The faded pink suitcase sat in the hall waiting patiently for its owner.
‘It’s about time you got a new one, isn’t it?’ Lena had remarked, when her mother had arrived a week before.
‘I don’t travel that much,’ she said. ‘Besides, I like it. It’s old, like me.’
Now the two women were sitting in the kitchen with the cold pot of tea between them.
‘Will I make another pot?’ asked Lena.
‘Not unless you want another,’ replied her mum. ‘If I have any more to drink I will spend the whole journey in the toilet.’
‘I always hate these evening flights,’ said Lena. ‘You spend all day waiting to leave, so they somehow cheat you of the last day.’
She thought of her own tickets, ready to be used in a couple of days’ time.
‘Thanks for coming to see me mum,’ she said.
‘Well why on earth wouldn’t I?’ Her mum replied. ‘It is not everyday that my only daughter sets off to see the world.’
‘Well, hardly the world. It’s just Canada.’
‘It will be another world, alright. I envy you – new people to meet. It will be exciting.’ Her mum went to clear the tea things away.
‘I am worried about leaving you.’
‘What for?’ Her mother replied, dropping the cups into the sink of water, ‘I got on perfectly OK for years before you came along you know.’
‘Yeah I know,’ said Lena, ‘but with dad gone now it is different.’
‘Yes it is different,’ her mum admitted, ‘I get to watch what ever TV channel I please.’
‘Do you miss him?’ She asked.
‘Never during the day,’ said her mum, sitting down again. ‘I have him in my head the whole time and I chat to him, you know. After forty years of marriage you get to know the answer to the questions.’
Lena looked around her rented flat that had been her home for the last two years.

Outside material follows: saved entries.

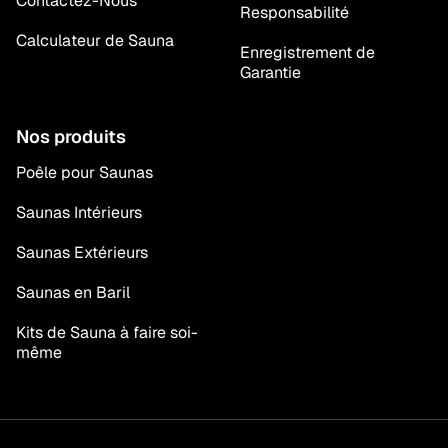
Contactez-Nous
Responsabilité
Calculateur de Sauna
Enregistrement de
Garantie
Nos produits
Poêle pour Saunas
Saunas Intérieurs
Saunas Extérieurs
Saunas en Baril
Kits de Sauna à faire soi-
même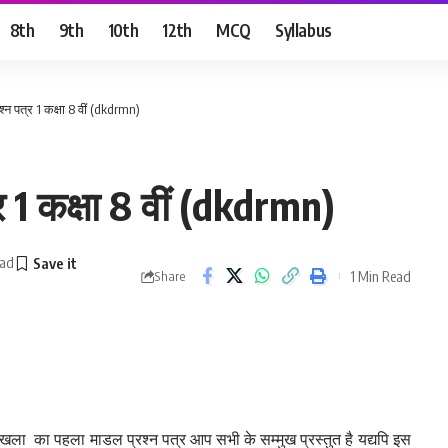
8th
9th
10th
12th
MCQ
Syllabus
श्न पत्र 1 कक्षा 8 वीं (dkdrmn)
र 1 कक्षा 8 वीं (dkdrmn)
ead
1 Min Read
Share
र श्रृंखला का पहला माडल प्रश्न पत्र आप सभी के सम्मुख प्रस्तुत है यद्यपि इस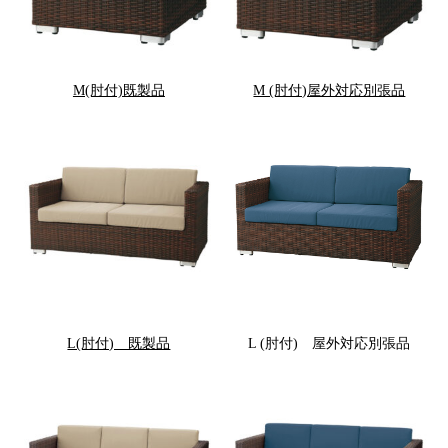
M(肘付)既製品
M (肘付)屋外対応別張品
L(肘付) 既製品
L (肘付) 屋外対応別張品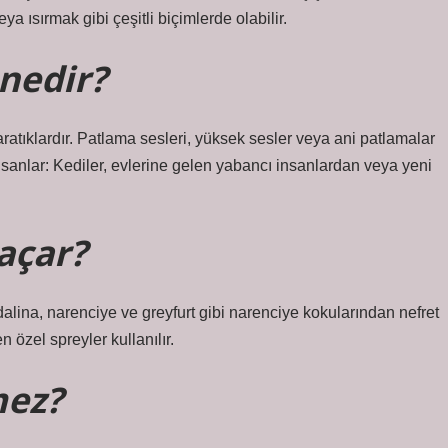
 ısırmak gibi çeşitli biçimlerde olabilir.
 nedir?
atıklardır. Patlama sesleri, yüksek sesler veya ani patlamalar
nsanlar: Kediler, evlerine gelen yabancı insanlardan veya yeni
açar?
lina, narenciye ve greyfurt gibi narenciye kokularından nefret
 özel spreyler kullanılır.
mez?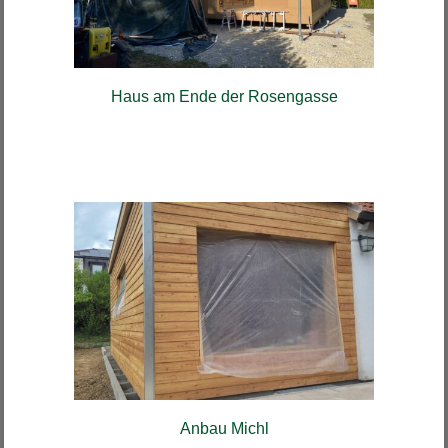
Haus am Ende der Rosengasse
Anbau Michl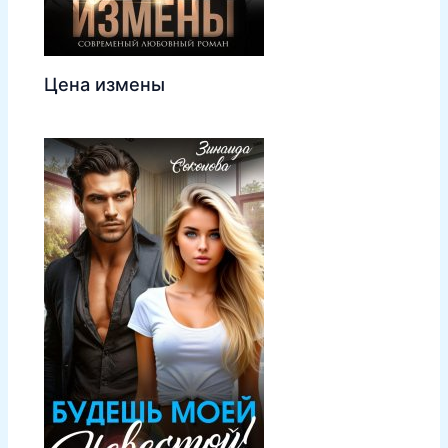
Цена измены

‘I may even miss this tiny damp flat.’
‘I am sure there is another tiny damp flat with your name on it somewhere,’ her mother said, ‘and you know, places don’t change as quickly as people do. If it doesn’t work out, you can always come back.’
‘I know,’ said Lena ‘It’s just that it is so far away. Right now, if I had to, I could be with you in a matter of hours, but Canada is miles away. I can change my ticket. I don’t have to go if you want me to stay.’
‘Don’t be ridiculous,’ said her mother, ‘What is the difference how far you are away from me? If my time is up, it is up. You could be in the room downstairs and it would not make the slightest bit of difference.’
Lena stared at her mum’s face. The face that hers would become in a few years’ time.
A horn sounded outside in the road.
‘That’ll be your taxi,’ said Lena. ‘Come on, I’ll help you with your case.’